Harper Regan @ National Theatre, London

cast list
Lesley Sharp
Jack Deam
Troy Glasgow
Eamon Boland
Susan Brown
Brian Capron
Jessica Harris
Nitin Kunda
Michael Mears
Jessica Raine
Nick Sidi

directed by
Marianne Elliot
Harper Regan is going on a journey. Her father is ill, maybe dying, and she needs to visit him. Her boss refuses her time off work, but she goes anyway, leaving her job and her family behind and heading to Manchester only to arrive too late.

Simon Stephens’ play is about the distances between people, about alienation within families, within society. It takes a familiar set up, a person leaving their life behind for a short while at least and going on a journey, not exactly of discovery but necessary none the les, and gently reworks it. The play has an episodic quality: on her event-packed two-day trip, Harper encounters a series of characters, an attractive teenager who goes to college with her daughter, an adulterous businessman, an almost unnervingly sweet young nurse, and a vile, anti-Semitic, coke snorting local reporter that she shares a drink with in a tatty pub. This last encounter ends brutally, in a sudden, startling act of violence.

Harper is a woman out of sync with life, out of step with the world. All her reactions are slightly askew; there is a strange slowness to her movements and she talks a lot, too much, filling up silence with words, as if frightened of emptiness, of nothingness, of being alone with her own thoughts. I’m not really in my body, she remarks at one point, and this seems apt.
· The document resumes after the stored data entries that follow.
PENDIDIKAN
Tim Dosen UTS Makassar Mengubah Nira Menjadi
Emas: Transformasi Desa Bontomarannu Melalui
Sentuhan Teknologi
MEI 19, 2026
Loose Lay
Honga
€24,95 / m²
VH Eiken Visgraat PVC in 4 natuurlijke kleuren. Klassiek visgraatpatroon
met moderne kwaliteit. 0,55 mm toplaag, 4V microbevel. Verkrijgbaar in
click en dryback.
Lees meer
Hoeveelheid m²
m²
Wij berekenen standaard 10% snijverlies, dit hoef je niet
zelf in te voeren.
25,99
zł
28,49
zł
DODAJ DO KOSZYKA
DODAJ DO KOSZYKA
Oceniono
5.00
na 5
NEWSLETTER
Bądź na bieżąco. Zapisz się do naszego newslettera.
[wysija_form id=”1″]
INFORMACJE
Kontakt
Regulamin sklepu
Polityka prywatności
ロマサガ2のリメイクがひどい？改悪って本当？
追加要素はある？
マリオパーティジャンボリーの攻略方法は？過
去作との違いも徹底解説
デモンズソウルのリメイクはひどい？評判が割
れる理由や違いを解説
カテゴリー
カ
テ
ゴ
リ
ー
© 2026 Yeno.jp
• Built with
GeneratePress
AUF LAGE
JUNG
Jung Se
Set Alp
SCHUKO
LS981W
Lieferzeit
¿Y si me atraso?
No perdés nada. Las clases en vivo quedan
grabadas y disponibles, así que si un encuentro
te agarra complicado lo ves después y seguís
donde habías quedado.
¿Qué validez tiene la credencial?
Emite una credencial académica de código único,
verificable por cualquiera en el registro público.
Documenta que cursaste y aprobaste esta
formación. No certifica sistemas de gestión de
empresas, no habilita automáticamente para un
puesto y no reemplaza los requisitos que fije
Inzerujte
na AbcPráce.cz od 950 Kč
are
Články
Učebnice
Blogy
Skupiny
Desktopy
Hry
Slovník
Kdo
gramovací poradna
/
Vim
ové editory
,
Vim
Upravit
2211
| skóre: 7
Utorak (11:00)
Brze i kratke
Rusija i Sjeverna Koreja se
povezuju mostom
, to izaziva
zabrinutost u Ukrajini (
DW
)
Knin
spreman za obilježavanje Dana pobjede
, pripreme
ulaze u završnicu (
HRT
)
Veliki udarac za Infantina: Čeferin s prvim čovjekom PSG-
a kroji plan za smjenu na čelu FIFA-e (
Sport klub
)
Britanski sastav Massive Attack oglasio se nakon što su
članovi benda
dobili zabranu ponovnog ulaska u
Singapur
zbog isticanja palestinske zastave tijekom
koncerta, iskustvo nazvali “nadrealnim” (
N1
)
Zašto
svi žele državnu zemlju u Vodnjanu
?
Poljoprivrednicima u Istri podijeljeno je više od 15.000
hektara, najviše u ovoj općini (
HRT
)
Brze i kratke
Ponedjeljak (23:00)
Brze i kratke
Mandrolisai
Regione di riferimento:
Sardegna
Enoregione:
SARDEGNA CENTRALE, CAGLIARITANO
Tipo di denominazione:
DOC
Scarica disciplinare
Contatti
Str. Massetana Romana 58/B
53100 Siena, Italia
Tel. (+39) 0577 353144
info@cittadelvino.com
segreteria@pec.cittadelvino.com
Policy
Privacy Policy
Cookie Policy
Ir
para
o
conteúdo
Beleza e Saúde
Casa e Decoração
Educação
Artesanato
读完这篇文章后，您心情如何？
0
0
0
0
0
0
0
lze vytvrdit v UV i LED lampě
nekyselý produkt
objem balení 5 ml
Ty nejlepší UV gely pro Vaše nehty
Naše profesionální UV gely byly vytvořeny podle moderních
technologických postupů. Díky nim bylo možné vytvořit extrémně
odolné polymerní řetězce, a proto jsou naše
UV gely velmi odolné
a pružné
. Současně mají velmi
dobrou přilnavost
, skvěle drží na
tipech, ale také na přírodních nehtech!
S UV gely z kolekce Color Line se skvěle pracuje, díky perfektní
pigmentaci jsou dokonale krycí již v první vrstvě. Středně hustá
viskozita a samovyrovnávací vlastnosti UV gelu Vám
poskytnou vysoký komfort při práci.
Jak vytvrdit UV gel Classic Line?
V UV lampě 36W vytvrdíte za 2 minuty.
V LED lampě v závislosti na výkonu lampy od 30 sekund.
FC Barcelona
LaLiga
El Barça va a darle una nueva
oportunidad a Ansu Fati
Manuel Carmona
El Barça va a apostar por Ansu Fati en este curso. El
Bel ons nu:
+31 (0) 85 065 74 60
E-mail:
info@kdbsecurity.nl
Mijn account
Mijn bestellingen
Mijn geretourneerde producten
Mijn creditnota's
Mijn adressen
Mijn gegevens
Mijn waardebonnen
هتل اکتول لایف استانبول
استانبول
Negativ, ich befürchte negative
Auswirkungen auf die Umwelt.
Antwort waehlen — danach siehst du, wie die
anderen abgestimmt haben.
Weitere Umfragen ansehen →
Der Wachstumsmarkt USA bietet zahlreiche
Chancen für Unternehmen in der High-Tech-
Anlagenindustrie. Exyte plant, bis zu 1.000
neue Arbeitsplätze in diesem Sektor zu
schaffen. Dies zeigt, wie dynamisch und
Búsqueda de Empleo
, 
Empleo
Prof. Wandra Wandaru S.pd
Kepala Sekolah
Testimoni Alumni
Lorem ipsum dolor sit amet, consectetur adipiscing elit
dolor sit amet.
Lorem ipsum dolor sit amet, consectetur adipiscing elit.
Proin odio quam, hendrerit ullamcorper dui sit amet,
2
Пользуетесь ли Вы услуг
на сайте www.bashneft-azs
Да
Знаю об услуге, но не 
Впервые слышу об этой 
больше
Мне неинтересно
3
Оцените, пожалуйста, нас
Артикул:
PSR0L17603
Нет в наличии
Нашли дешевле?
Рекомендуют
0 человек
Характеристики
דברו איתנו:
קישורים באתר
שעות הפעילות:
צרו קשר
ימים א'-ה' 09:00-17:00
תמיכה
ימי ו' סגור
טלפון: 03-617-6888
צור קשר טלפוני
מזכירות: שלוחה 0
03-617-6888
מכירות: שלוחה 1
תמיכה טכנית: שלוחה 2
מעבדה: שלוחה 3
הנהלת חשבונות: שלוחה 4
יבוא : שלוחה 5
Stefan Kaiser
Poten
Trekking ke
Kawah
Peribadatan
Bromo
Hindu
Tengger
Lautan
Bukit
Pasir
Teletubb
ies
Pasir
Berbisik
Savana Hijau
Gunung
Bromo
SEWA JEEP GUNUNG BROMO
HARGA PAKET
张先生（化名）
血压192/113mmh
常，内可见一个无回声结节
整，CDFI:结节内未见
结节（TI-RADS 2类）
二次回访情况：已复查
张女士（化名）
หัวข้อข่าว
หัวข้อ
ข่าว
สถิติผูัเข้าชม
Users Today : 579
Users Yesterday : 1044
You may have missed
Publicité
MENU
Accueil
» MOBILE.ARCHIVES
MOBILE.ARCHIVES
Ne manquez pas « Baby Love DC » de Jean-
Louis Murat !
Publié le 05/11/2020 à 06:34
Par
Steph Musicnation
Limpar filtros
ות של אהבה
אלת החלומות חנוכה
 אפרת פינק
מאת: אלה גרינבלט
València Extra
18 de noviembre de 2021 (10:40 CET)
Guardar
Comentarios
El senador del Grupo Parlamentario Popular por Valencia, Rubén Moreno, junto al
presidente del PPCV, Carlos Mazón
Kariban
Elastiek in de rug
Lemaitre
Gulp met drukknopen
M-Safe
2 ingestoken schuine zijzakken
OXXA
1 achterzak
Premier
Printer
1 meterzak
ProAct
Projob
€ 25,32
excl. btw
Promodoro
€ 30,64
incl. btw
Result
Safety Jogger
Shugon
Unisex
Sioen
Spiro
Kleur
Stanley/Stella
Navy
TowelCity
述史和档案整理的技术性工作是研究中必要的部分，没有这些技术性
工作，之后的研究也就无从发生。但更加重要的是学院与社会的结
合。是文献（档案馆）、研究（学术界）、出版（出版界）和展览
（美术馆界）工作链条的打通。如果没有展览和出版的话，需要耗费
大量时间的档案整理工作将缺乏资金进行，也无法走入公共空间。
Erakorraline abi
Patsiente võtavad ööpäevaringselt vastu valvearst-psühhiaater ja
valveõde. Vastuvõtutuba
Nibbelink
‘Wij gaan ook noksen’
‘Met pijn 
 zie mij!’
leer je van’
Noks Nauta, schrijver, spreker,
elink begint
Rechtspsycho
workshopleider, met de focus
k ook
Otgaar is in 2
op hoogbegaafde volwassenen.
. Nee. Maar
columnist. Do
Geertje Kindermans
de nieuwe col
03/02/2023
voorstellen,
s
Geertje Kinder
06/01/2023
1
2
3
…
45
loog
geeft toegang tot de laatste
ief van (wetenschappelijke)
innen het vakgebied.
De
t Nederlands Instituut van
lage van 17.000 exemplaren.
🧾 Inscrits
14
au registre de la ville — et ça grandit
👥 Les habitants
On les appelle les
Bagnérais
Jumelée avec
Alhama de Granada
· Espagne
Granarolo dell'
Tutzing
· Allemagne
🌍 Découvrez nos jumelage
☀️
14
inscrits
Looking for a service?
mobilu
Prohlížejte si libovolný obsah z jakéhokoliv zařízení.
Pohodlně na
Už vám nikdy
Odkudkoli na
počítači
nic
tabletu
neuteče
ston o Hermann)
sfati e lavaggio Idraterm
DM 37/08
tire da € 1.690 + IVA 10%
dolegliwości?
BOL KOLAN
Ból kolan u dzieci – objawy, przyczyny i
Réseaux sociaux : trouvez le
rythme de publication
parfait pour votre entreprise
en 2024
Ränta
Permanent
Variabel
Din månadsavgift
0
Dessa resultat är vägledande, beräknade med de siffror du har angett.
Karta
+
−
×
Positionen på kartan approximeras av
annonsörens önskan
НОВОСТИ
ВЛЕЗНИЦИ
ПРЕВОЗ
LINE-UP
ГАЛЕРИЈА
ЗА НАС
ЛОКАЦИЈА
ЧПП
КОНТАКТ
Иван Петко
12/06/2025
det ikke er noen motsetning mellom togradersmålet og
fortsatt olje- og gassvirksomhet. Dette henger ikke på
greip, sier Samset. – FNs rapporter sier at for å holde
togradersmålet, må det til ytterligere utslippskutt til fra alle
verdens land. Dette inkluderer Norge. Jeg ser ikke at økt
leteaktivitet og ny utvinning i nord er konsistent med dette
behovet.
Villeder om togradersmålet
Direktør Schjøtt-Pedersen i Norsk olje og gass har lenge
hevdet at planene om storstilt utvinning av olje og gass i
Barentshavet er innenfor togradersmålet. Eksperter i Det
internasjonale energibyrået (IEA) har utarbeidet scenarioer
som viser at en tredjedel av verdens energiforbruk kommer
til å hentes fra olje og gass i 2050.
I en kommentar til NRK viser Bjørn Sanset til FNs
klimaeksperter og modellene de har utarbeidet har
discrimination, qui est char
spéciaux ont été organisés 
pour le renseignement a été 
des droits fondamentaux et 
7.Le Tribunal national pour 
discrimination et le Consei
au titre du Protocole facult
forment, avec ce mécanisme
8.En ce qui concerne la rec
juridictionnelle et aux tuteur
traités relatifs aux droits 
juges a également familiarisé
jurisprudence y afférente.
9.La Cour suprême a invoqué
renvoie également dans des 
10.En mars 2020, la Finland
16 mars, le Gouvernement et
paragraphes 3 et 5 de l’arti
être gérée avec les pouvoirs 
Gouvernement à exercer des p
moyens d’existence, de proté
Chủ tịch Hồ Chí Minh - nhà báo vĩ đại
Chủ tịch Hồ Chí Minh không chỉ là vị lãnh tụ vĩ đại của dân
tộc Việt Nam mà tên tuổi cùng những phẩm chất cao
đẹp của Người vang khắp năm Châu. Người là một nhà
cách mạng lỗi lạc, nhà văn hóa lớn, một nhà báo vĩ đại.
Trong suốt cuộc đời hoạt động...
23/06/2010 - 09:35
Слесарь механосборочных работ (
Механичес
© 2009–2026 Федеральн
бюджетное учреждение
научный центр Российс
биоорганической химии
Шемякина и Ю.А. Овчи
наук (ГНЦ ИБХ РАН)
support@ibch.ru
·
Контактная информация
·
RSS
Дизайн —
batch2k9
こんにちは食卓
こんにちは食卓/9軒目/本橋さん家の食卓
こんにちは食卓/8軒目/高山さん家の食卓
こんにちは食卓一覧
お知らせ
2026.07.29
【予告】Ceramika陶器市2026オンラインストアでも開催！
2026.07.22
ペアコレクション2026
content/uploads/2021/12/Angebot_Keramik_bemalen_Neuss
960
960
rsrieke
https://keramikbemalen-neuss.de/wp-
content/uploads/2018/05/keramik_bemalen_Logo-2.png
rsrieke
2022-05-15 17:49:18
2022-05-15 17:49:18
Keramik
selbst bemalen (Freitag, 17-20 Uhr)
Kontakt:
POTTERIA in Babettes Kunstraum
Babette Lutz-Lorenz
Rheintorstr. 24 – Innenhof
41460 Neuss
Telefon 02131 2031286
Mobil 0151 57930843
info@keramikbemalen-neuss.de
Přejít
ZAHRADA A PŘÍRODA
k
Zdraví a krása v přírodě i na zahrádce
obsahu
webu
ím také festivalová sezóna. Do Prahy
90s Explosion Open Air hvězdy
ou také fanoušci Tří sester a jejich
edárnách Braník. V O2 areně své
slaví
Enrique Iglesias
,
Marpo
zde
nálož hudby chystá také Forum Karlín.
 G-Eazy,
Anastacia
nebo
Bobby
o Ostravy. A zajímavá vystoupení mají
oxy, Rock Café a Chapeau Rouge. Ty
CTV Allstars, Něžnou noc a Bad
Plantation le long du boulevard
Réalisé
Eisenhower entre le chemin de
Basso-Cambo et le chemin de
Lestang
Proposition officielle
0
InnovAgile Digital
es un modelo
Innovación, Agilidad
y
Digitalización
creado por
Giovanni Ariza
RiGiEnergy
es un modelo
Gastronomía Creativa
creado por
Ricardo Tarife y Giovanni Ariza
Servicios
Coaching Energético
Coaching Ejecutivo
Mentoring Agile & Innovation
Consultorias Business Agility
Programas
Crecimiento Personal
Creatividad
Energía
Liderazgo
Lesley Sharp is wonderful in this role, as this emotionally complicated, confused and life-tired woman. It’s a subtle, compelling performance, unshowy yet true; she is the hook that this sometimes frustrating play needs to move forwards. There is one particularly memorable moment towards the end of the play when Harper meets the mother she hasn’t seen in two years and, during the course of an argument about her late father, breaks down and crumples to the floor. Though her back is to the audience throughout this scene, it is possible to feel the pain radiating from her.

The first half of the play is very bitty, it is only in the second half, with a revelation about Harper’s husband, that you start to understand the pressure she’s been under, the impossible position that she’s been in, and, as a result, her actions start to make a little more sense. Indeed the whole tone of the play shifts somewhat with this revelation. But even after this piece of information is made known to us, the play still has a fractured feel, it feels more like a series of scenes than a flowing drama and these are sometimes more satisfying individually then they are as a part of a wider narrative.

In addition to Sharp, the cast are particularly strong especially Jessica Raine as Harper’s plausibly mouthy teenage daughter and Brian Capron as the kindly middle-aged man with whom Harper has a (rather unbelievable, it has to be said) internet-arranged hotel liaison.

Harper and her family live in Uxbridge, a place, as the play frequently reminds us, that is not quite London, a town that exists on the edge. Harper too is a woman on the edge of things, something reinforced by Marianne Elliot’s atmospheric production which has the actors linger on set after their scenes, alone, isolated. In the end there is some sort of shift towards redemption, a glimmer of some sort of hope.

This is a difficult, frustrating play; it is sometimes moving but also, sometimes, implausible and baffling. One thing is clear though, there is a whole world below the initially familiar surface, one full of frightening pits and valleys. The play doesn’t need to take you there to make you feel this, know this. And then of course there’s Lesley Sharp, holding everything together, the constant, solid heart in the middle of things.